As painter, Anna Grau takes the view that art is primarily oriented towards two meta-themes. One being more aligned with the zeitgeist, and the other dealing with the great, eternal motifs such as love and death. The fact that Anna Grau follows the second of these paths with her painting is likewise reflected in her current cycle Fairy Tales, which revises mythical and religious motifs.

 

In Fairy Tales, Anna Grau continues the conceptual approach that she has taken with her earlier works, in that strong women form the defining element in this series of images. This time, however, the artist often depicts them with men as their counterparts so as to explore the interactions between the sexes, something she ultimately sees as a symbiotic relationship, their complexity notwithstanding.

 

 This is especially evident in Medusa and Salomé. Both images represent the variety of wild, erotic femininity that Anna Grau has repeatedly engaged with. The manner in which, for example, her Salomé displays the tray with John's head to the viewer leaves the impression that he is not her victim, but rather a lover who has given himself to her, something only reinforced by John's enraptured facial expression.
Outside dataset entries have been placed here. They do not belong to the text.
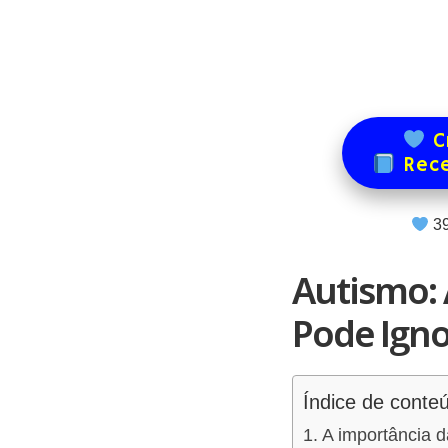
Cr
Rece
3
Autismo: 
Pode Igno
Índice de conte
A importância d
In this way, Anna Grau once again deals with the dominatrix theme which she has previously addressed, here placing it within a new biblical framework.

 


 

Als Malerin folgt Anna Grau der Auffassung, dass sich die Kunst vor allem an zwei Metathemen orientiere. Während ersteres eher dem Zeitgeist verpflichtet sei, beschäftige sich das zweite mit den großen, ewigen Motiven wie der Liebe und dem Tod. Dass Anna Grau mit ihrer Malerei letzterem Pfad folgt, spiegelt sich auch in ihrem aktuellen Zyklus Fairy Tales wider, für den sie mythische und religiöse Motive einer grundlegenden Revision unterzieht.

 

Konzeptionell geht Anna Grau in Fairy Tales jenen Weg weiter, den sie bereits mit ihren früheren Arbeiten eingeschlagen hat: So bilden starke Frauen auch in dieser Bilderreihe das bestimmende Element. Diesmal jedoch setzt ihnen die Künstlerin den Mann als Gegenstück entgegen, um auf diese Weise nicht zuletzt auch die Wechselwirkungen zwischen den Geschlechtern zu erforschen, die sie trotz ihrer Komplexität letztendlich immer in einer symbiotischen Beziehung zueinander sieht.

 

Deutlich wird dieser Ansatz in Medusa und Salomé. Beide Bilder symbolisieren jene Spielart wilder, erotischer Weiblichkeit, wie sie von Anna Grau immer wieder aufgegriffen wird. In der Art, wie beispielsweise ihre Salomé dem Betrachter das Tablett mit dem Kopf von Johannes entgegenhält, erweckt sie weniger den Eindruck, als sei dieser ihr Opfer sondern vielmehr ein sich ihr hingebender Geliebter, was durch Johannes' entrückten Gesichtsausdruck nur noch verstärkt wird. Damit setzt sich Anna Grau hier wieder mit dem von ihr schon zuvor verarbeiteten Dominathema auseinander und bietet ihm, diesmal im biblischen Gewand, einen neuen Rahmen.